# Generalized Linear Models and Elastic Nets (GLMNET)

### Objectives

1. Plot various methods of determining best $\lambda$
2. Benchmark and compare GLMNET implementation against `scikit-learn` implementations

## Setup

In [29]:
import numpy as np
from sklearn.datasets import load_boston, load_diabetes
from sklearn.linear_model import coordinate_descent as cd

import matplotlib.pyplot as plt

import glmnet

boston = load_boston()
diabetes = load_diabetes()
X, y = boston['data'], boston['target']
X, y = diabetes['data'], diabetes['target']

lambdas = np.logspace(np.log10(1e-4), np.log10(35), 100)

## GLMNET examples

### Enet / Lasso

In [37]:
%matplotlib notebook

enet = glmnet.ElasticNet(lambdas=lambdas)
yhat = enet.fit(X, y).predict(X)

lasso = glmnet.Lasso(lambdas=lambdas)
yhat = lasso.fit(X, y).predict(X)

lasso.plot()

<IPython.core.display.Javascript object>

### Enet / Lasso with IC

In [38]:
%matplotlib notebook
lassoAIC = glmnet.LassoIC(lambdas, criterion='AIC').fit(X, y)

lassoAIC.plot()

<IPython.core.display.Javascript object>

## Benchmarks

### No cross-validation

In [39]:
print('scikit-learn')
%timeit cd.Lasso(alpha=1.0).fit(X, y)
%timeit cd.Lasso(alpha=1.0).fit(X, y).predict(X)

print('glmnet')
%timeit glmnet.Lasso(lambdas=1.0).fit(X, y)
%timeit glmnet.Lasso(lambdas=1.0).fit(X, y).predict(X)

scikit-learn
1000 loops, best of 3: 211 µs per loop
1000 loops, best of 3: 245 µs per loop
glmnet
10000 loops, best of 3: 95.7 µs per loop
10000 loops, best of 3: 106 µs per loop


In [40]:
%matplotlib notebook

sklearn_yhat = cd.Lasso(alpha=1.0 / (2 * X.shape[0])).fit(X, y).predict(X)
glmnet_yhat = glmnet.Lasso(lambdas=1.0).fit(X, y).predict(X)

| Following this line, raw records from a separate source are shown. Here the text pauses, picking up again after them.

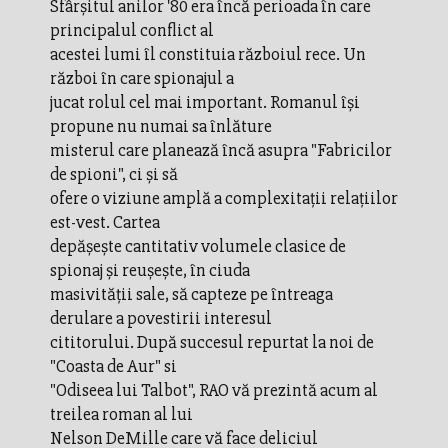
Sfârşitul anilor '80 era încă perioada în care
principalul conflict al
acestei lumi îl constituia războiul rece. Un
război în care spionajul a
jucat rolul cel mai important. Romanul îşi
propune nu numai sa înlăture
misterul care planează încă asupra "Fabricilor
de spioni", ci şi să
ofere o viziune amplă a complexitaţii relaţiilor
est-vest. Cartea
depăşeşte cantitativ volumele clasice de
spionaj şi reuşeşte, în ciuda
masivităţii sale, să capteze pe întreaga
derulare a povestirii interesul
cititorului. După succesul repurtat la noi de
"Coasta de Aur" si
"Odiseea lui Talbot", RAO vă prezintă acum al
treilea roman al lui
Nelson DeMille care vă face deliciul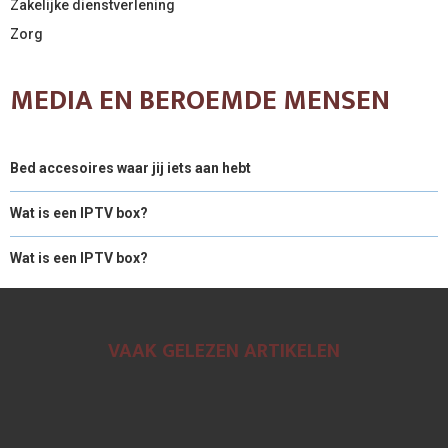
Zakelijke dienstverlening
Zorg
MEDIA EN BEROEMDE MENSEN
Bed accesoires waar jij iets aan hebt
Wat is een IPTV box?
Wat is een IPTV box?
VAAK GELEZEN ARTIKELEN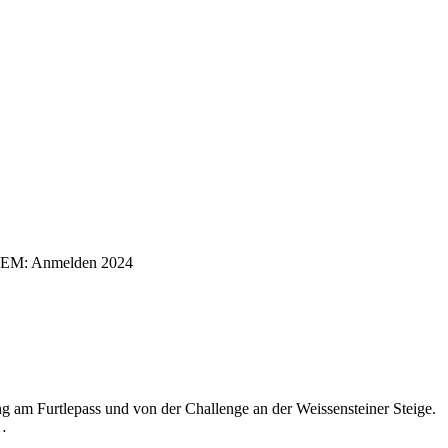
XTREM: Anmelden 2024
m Furtlepass und von der Challenge an der Weissensteiner Steige.
…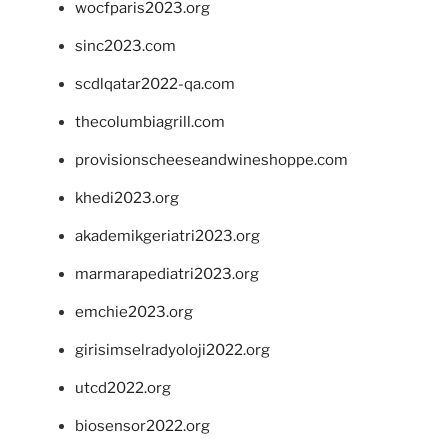
wocfparis2023.org
sinc2023.com
scdlqatar2022-qa.com
thecolumbiagrill.com
provisionscheeseandwineshoppe.com
khedi2023.org
akademikgeriatri2023.org
marmarapediatri2023.org
emchie2023.org
girisimselradyoloji2022.org
utcd2022.org
biosensor2022.org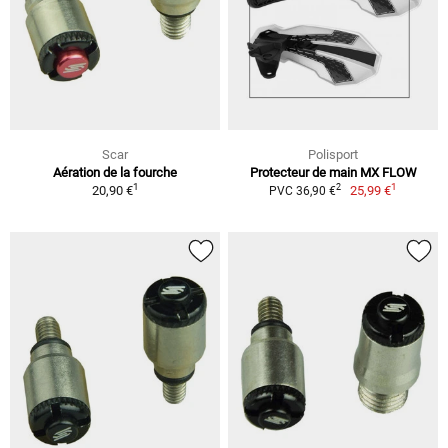
Scar
Polisport
Aération de la fourche
Protecteur de main MX FLOW
1
1
2
20,90 €
25,99 €
PVC 36,90 €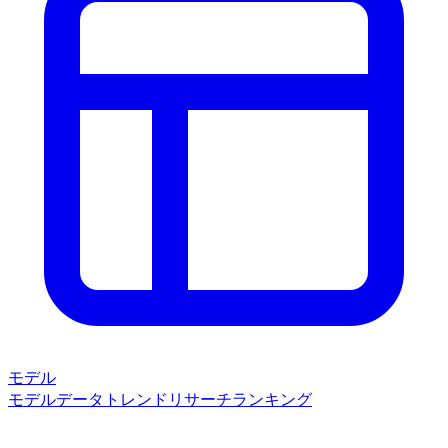
モデル
モデルデータ
トレンド
リサーチ
ランキング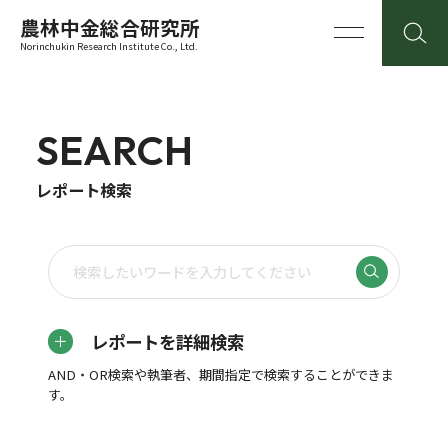
農林中金総合研究所
Norinchukin Research Institute Co., Ltd.
SEARCH
レポート検索
レポートを詳細検索
AND・OR検索や執筆者、期間指定で検索することができま
す。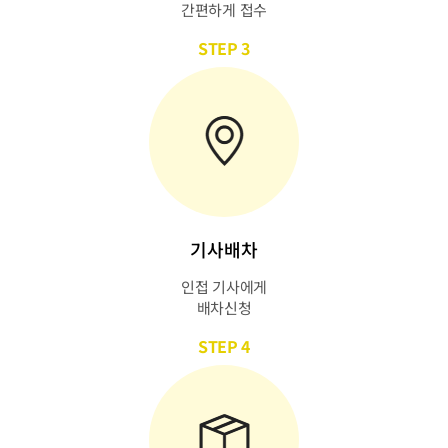
간편하게 접수
STEP 3
기사배차
인접 기사에게
배차신청
STEP 4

ax_min = min(sklearn_yhat.min(), glmnet_yhat.min())
ax_max = max(sklearn_yhat.max(), glmnet_yhat.max())

with plt.style.context('ggplot'):
    plt.plot(sklearn_yhat, glmnet_yhat, 'ro')
    plt.xlabel('scikit-learn Lasso $\hat{y}$')
    plt.ylabel('glmnet Lasso $\hat{y}$')
    plt.title('Lasso(alpha=1.0)')
    plt.plot([ax_min, ax_max], [ax_min, ax_max], 'k-')
    plt.tight_layout()

<IPython.core.display.Javascript object>

**TLDR**: Python wrapped Fortran `glmnet` code is 2-4.5x faster than `scikit-learn` and while the two differ, the results are very similar.